Family and financial planning upended
Though OPM’s memo protects some military spouses from return-to-office mandates, it doesn’t spare them from the reductions in force, or RIFs, that are coming across agencies.
The DoD employee’s husband is up for a promotion, and if he gets it he’ll be gone for six months. Assuming she still has a job at that point and can’t keep teleworking, she said she will likely have to take leave without pay so that she doesn’t have a gap in service.
She and her husband have started talking about what will happen if she gets fired — they’ll probably leave Maryland, with its high prices, and move back home to the midwest. She said her husband, a marine with 10 years of service, doesn’t know what to make of the federal government’s recent moves.
“He just feels like, you’re not supporting me when I’m here to support America and American families. But no one is supporting my family,” she said.
Gruesen is also preparing for a RIF — most of her coworkers have more government experience than she does, despite her having been a civil servant for 10 years. If she’s fired, she said she and her two sons will likely move into her mom’s 1,691 square-foot home in California. They’d move out of their $3,000/month rental in Charlottesville, and her husband would move into a studio in the hopes of stretching his single salary.
“My mom is too old to provide childcare,” Gruesen said. “And so if it’s a matter of paying for childcare in an area that’s expensive or not having a job, well then I’m probably going to be exiting the workforce at least temporarily.”
When the contractor who worked for the Department of Veterans Affairs talked to BI, she was a week into the job hunt. With her husband planning to retire soon and paying for professional training, she was already starting to pull on her professional connections to try to find a job quickly.
“You’re constantly starting over,” she said of military spouses. “That’s where I am right now. I’m trying right now. I don’t really have anything that seems to be moving forward at the time.”
Military recruitment and retention could be impacted
In its 2023 annual report, Blue Star Families found that military spouse employment ranked as the top issue for active-duty spouses and a top-five issue for active-duty service members.
Gruesen said that spousal employment has posed recruitment challenges for years and that the Trump administration’s recent actions have only made them worse. Without a two-income household, she said, it’s much harder to have a family, making recruitment less and less attractive to young Americans.

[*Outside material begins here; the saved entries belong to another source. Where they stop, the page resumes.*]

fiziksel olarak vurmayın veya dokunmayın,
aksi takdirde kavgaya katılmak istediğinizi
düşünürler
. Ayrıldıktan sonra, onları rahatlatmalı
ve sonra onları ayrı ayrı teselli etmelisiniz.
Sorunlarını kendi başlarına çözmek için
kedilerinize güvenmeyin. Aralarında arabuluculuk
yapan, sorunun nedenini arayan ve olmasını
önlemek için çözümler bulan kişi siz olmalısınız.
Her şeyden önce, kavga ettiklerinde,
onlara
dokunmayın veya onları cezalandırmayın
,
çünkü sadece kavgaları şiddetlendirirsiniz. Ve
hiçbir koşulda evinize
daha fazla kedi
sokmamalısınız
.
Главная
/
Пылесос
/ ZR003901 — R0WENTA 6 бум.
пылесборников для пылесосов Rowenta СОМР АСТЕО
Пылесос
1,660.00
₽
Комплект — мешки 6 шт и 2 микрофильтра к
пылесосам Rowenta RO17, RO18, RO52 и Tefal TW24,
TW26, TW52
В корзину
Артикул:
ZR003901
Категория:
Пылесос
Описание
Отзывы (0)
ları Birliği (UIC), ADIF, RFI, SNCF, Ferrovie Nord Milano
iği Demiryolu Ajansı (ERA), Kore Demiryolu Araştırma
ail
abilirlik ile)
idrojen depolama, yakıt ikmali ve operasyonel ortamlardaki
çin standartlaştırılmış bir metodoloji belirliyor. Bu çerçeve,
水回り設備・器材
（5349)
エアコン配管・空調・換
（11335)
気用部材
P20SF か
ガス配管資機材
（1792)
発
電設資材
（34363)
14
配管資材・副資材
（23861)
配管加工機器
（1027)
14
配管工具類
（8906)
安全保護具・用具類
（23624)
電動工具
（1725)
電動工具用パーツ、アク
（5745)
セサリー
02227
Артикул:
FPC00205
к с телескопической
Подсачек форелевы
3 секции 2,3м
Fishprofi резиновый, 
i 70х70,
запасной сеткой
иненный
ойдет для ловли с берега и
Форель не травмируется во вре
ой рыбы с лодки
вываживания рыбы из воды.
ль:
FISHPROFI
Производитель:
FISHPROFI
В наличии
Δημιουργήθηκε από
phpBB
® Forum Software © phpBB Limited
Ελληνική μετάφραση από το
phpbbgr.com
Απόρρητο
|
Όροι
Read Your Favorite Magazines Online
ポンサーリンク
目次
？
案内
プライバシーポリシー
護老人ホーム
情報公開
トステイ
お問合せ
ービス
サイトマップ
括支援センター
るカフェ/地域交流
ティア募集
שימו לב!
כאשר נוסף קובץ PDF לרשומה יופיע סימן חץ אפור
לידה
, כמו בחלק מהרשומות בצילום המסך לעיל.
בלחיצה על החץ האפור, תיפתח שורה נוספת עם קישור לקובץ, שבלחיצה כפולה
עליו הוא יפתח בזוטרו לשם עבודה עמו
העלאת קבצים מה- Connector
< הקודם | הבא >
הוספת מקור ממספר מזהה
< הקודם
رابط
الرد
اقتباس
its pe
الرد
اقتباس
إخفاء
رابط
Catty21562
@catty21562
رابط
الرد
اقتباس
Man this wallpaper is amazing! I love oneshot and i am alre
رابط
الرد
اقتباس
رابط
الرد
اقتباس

“When you have an all-volunteer force, somebody’s not going to set aside having a family for 20 years,” she told BI. “And if you’re female, you can’t, like you cannot serve from 25 to 45, or even 20 to 40 and still have a family. It is biologically unlikely — not impossible, but it’s unrealistic.”
The DoD employee said she could see DOGE’s recent efforts to slash the federal workforce impacting recruitment, mainly for those who are already married. But more than that, she sees it impacting re-enlistment numbers — her own husband has talked about leaving the Marines if things don’t change.

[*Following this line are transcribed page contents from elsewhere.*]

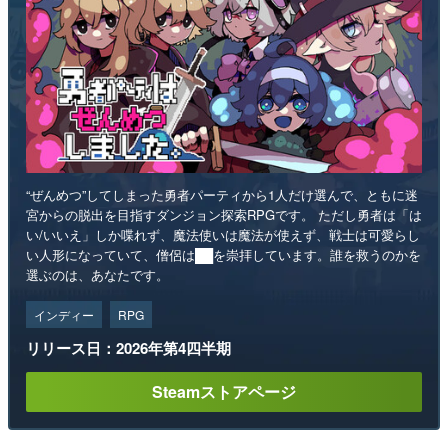
“ぜんめつ”してしまった勇者パーティから1人だけ選んで、ともに迷
宮からの脱出を目指すダンジョン探索RPGです。 ただし勇者は「は
い/いいえ」しか喋れず、魔法使いは魔法が使えず、戦士は可愛らし
い人形になっていて、僧侶は██を崇拝しています。誰を救うのかを
選ぶのは、あなたです。
インディー
RPG
リリース日：2026年第4四半期
Steamストアページ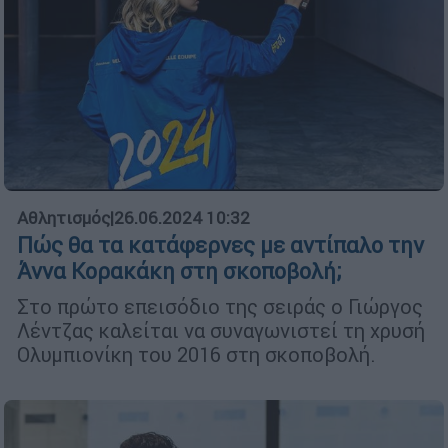
Αθλητισμός
|
26.06.2024 10:32
Πώς θα τα κατάφερνες με αντίπαλο την
Άννα Κορακάκη στη σκοποβολή;
Στο πρώτο επεισόδιο της σειράς ο Γιώργος
Λέντζας καλείται να συναγωνιστεί τη χρυσή
Ολυμπιονίκη του 2016 στη σκοποβολή.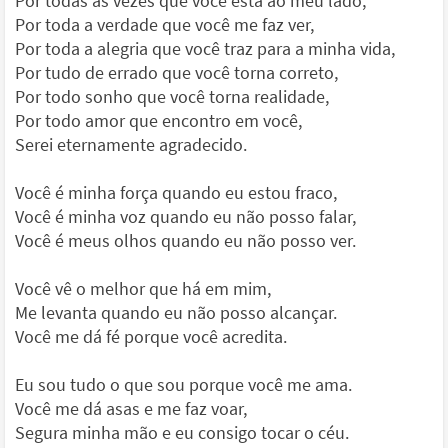
Por todas as vezes que você está ao meu lado,
Por toda a verdade que você me faz ver,
Por toda a alegria que você traz para a minha vida,
Por tudo de errado que você torna correto,
Por todo sonho que você torna realidade,
Por todo amor que encontro em você,
Serei eternamente agradecido.
Você é minha força quando eu estou fraco,
Você é minha voz quando eu não posso falar,
Você é meus olhos quando eu não posso ver.
Você vê o melhor que há em mim,
Me levanta quando eu não posso alcançar.
Você me dá fé porque você acredita.
Eu sou tudo o que sou porque você me ama.
Você me dá asas e me faz voar,
Segura minha mão e eu consigo tocar o céu.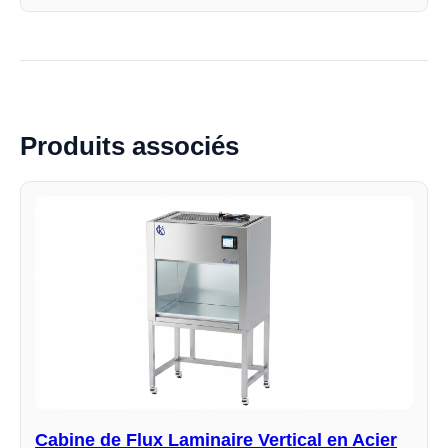
Produits associés
Cabine de Flux Laminaire Vertical en Acier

The contractor also foresees challenges for retention, saying that there might be people who leave “because of the detrimental effect that it’s having on military families.”
For now, Ramsey is still in Germany, living in military base housing and paying relatively few bills. She feels guilty sometimes for complaining about her situation because she knows other military families have it way worse. But if her husband is pulled out of Germany and there aren’t any federal jobs for her back home?
“We’d just be screwed.”
Madison Hoff contributed to reporting.